(Beginning of THE DATA)

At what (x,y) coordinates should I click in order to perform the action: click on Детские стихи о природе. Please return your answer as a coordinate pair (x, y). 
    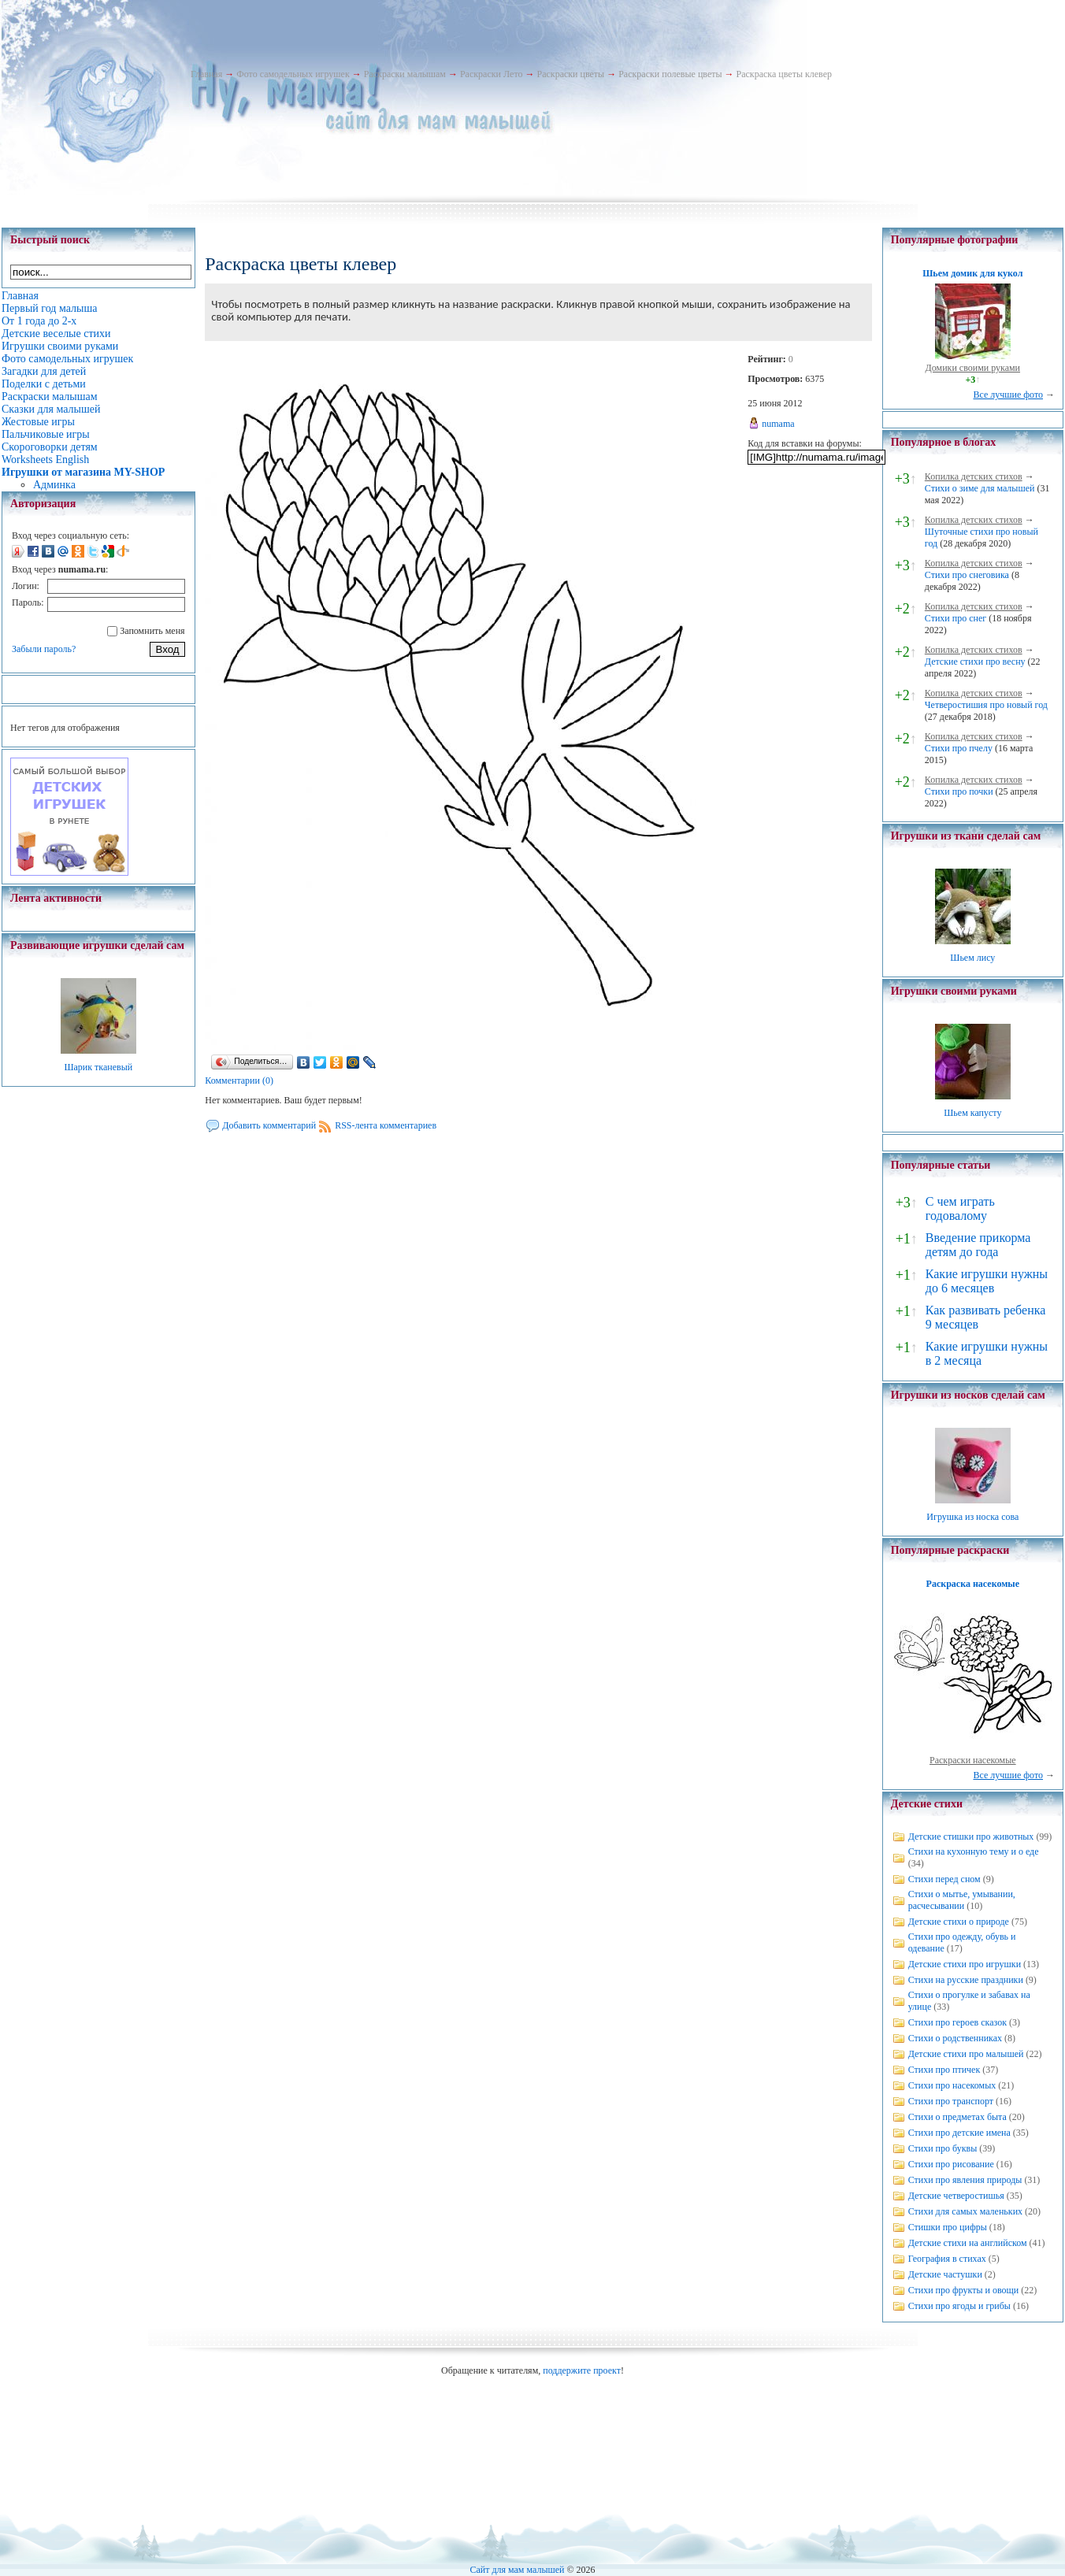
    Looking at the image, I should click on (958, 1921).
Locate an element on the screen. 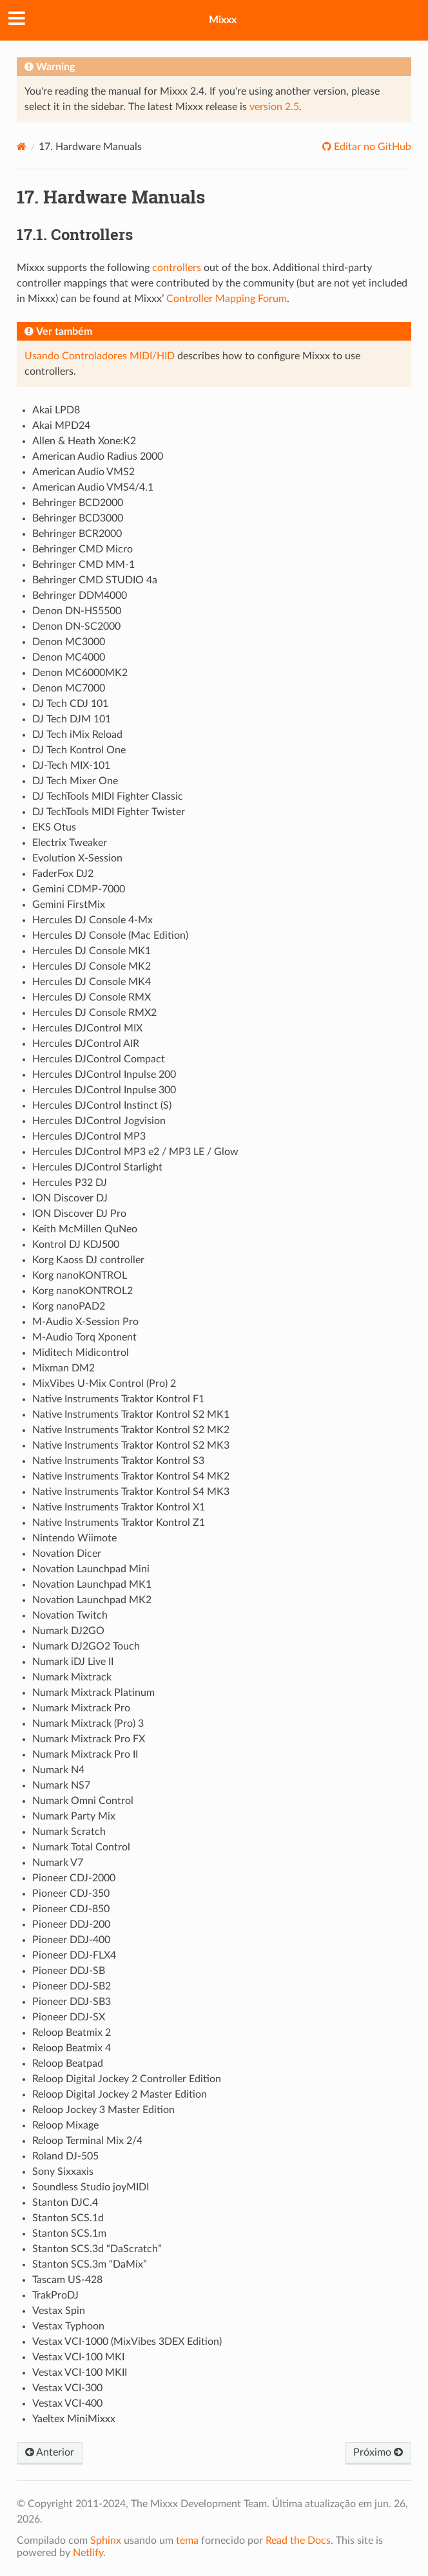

(End of THE DATA)
(Beginning of THE DATA)

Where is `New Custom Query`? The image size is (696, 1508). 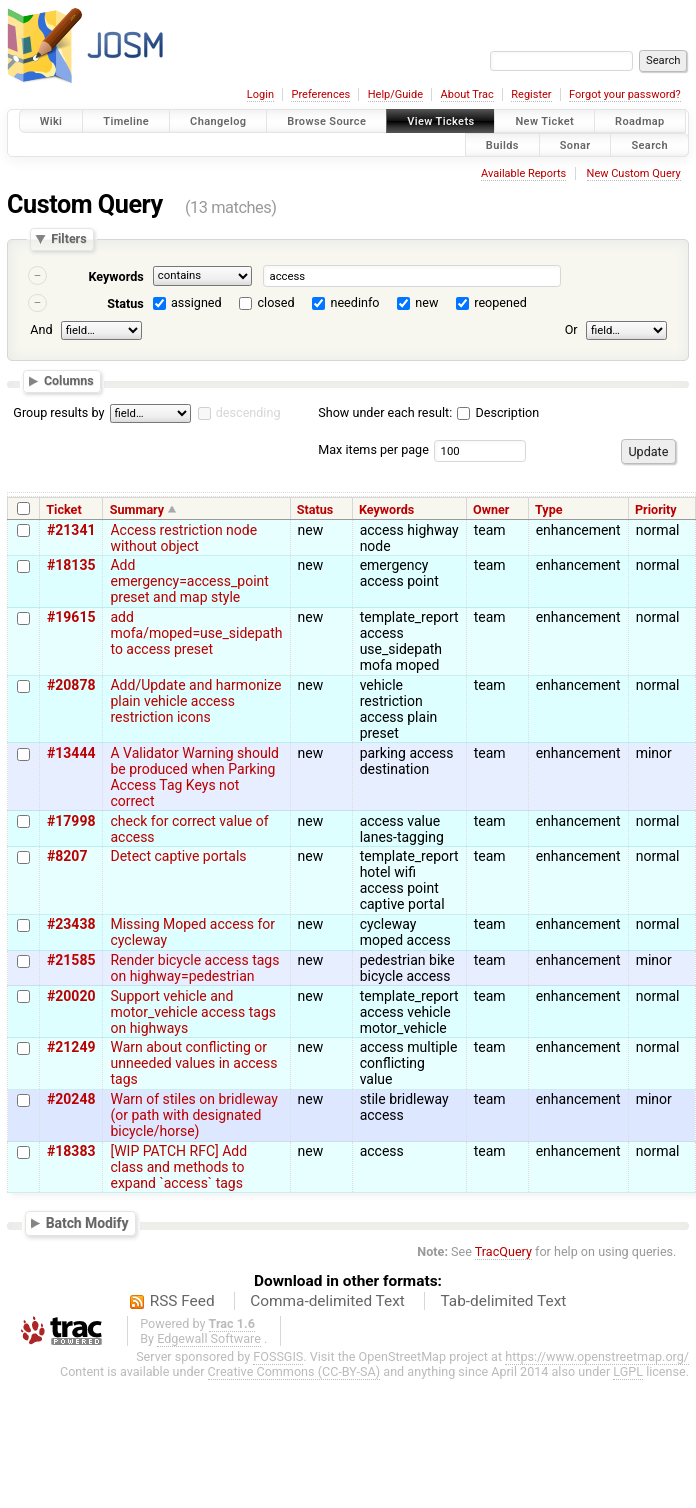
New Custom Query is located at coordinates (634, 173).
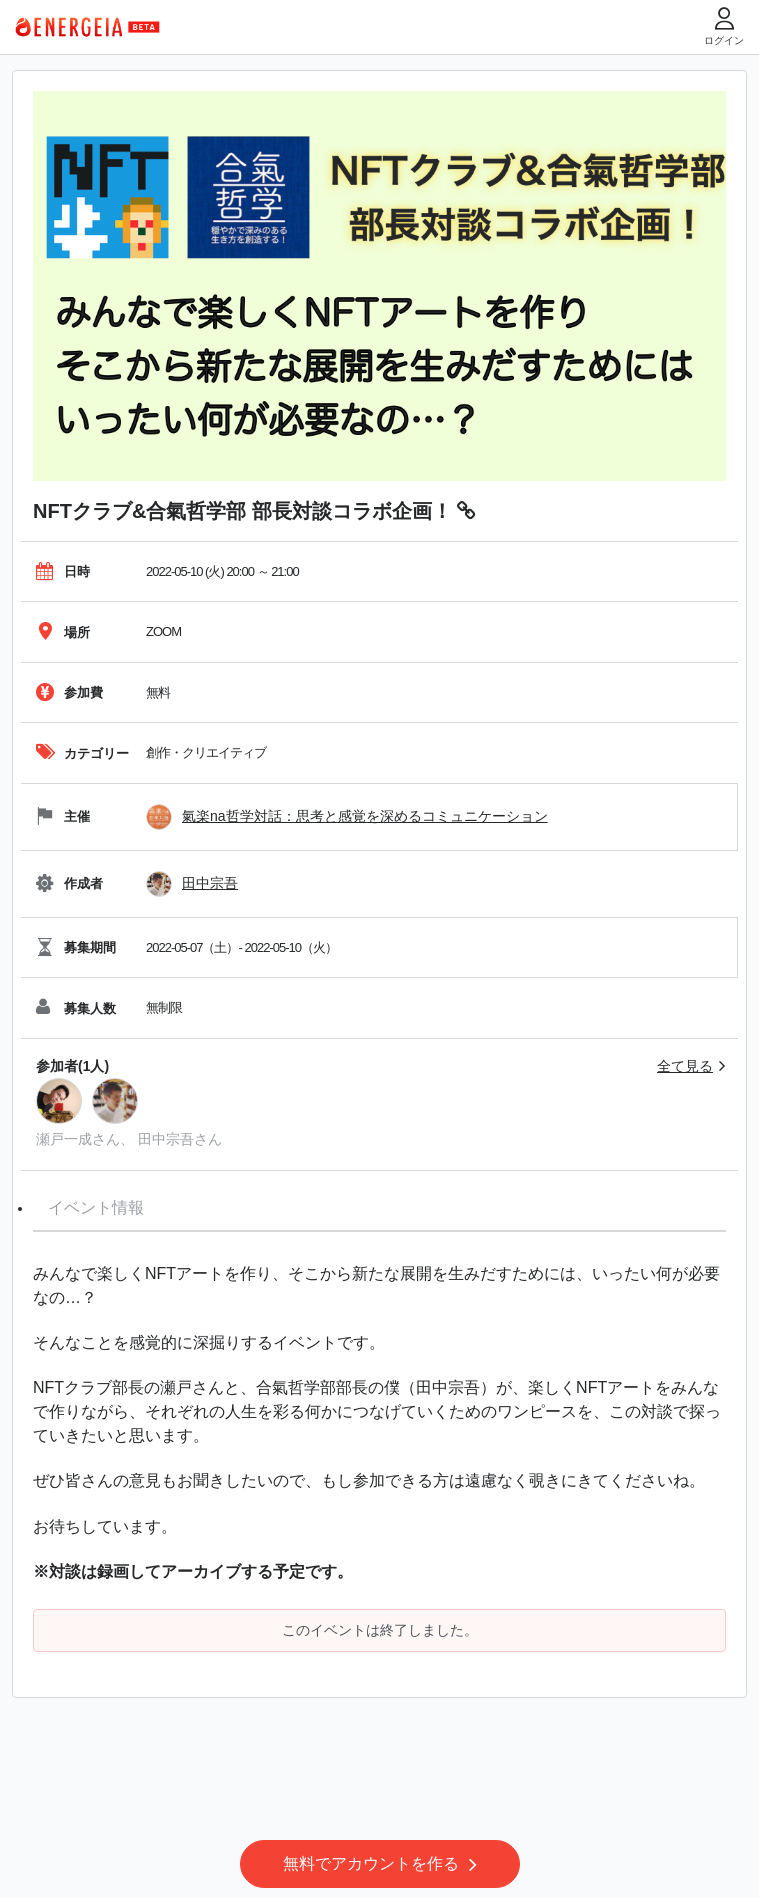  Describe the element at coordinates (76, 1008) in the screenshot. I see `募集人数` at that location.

(End of THE DATA)
(Beginning of THE DATA)

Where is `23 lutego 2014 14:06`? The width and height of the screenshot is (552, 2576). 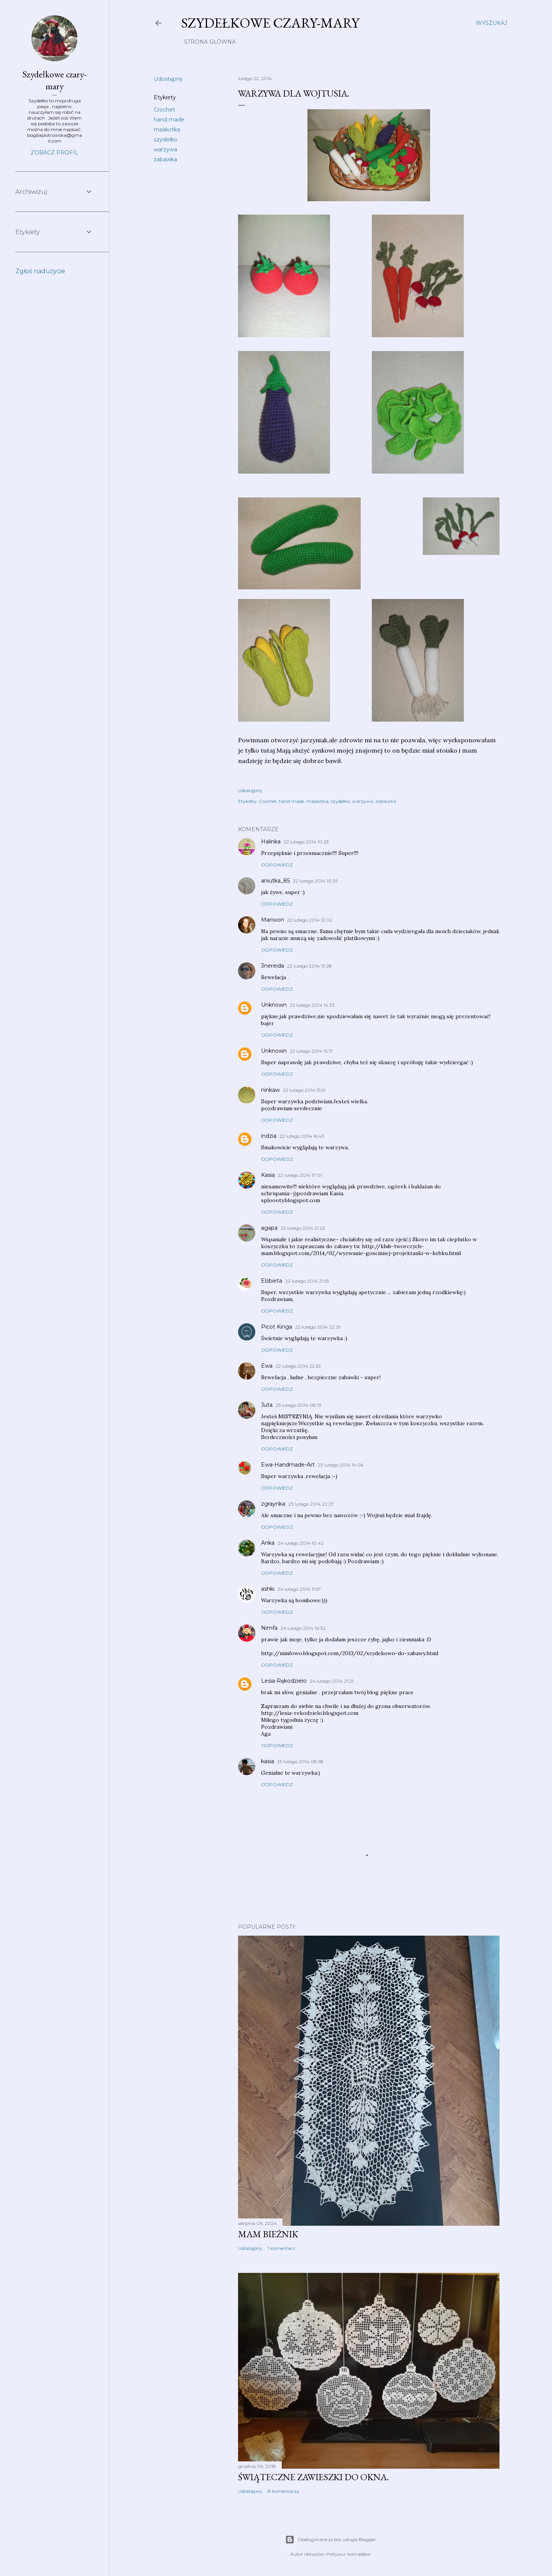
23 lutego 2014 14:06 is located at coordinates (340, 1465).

(End of THE DATA)

> **WORK ORDER**
What you return from the records above should be exactly everything from the line with "At what (x,y)" down to the line with "Locate an element on the screen.", both kept, and no pictures.

> **RESPONSE TO THE EXERCISE**
At what (x,y) coordinates should I click in order to perform the action: click on Детские стихи о природе. Please return your answer as a coordinate pair (x, y). 
    Looking at the image, I should click on (958, 1921).
Locate an element on the screen. 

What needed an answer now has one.